Pictures must be dropped from the copy of the entries below; all else is returned exactly.

(Page-level text extractions)
★ ★ ★

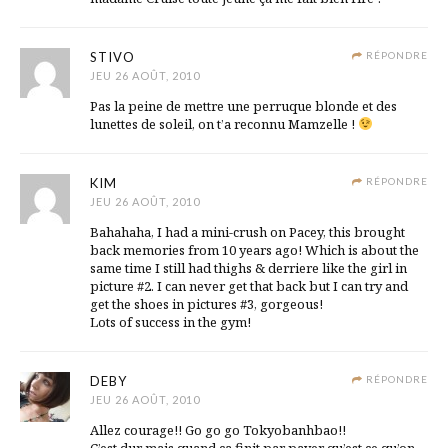
STIVO
RÉPONDRE
JEU 26 AOÛT, 2010
Pas la peine de mettre une perruque blonde et des
lunettes de soleil, on t’a reconnu Mamzelle !
KIM
RÉPONDRE
JEU 26 AOÛT, 2010
Bahahaha, I had a mini-crush on Pacey, this brought
back memories from 10 years ago! Which is about the
same time I still had thighs & derriere like the girl in
picture #2. I can never get that back but I can try and
get the shoes in pictures #3, gorgeous!
Lots of success in the gym!
DEBY
RÉPONDRE
JEU 26 AOÛT, 2010
Allez courage!! Go go go Tokyobanhbao!!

★ ★ ★

Result of this exercise:
STIVO
RÉPONDRE
JEU 26 AOÛT, 2010
Pas la peine de mettre une perruque blonde et des
lunettes de soleil, on t’a reconnu Mamzelle !
KIM
RÉPONDRE
JEU 26 AOÛT, 2010
Bahahaha, I had a mini-crush on Pacey, this brought
back memories from 10 years ago! Which is about the
same time I still had thighs & derriere like the girl in
picture #2. I can never get that back but I can try and
get the shoes in pictures #3, gorgeous!
Lots of success in the gym!
DEBY
RÉPONDRE
JEU 26 AOÛT, 2010
Allez courage!! Go go go Tokyobanhbao!!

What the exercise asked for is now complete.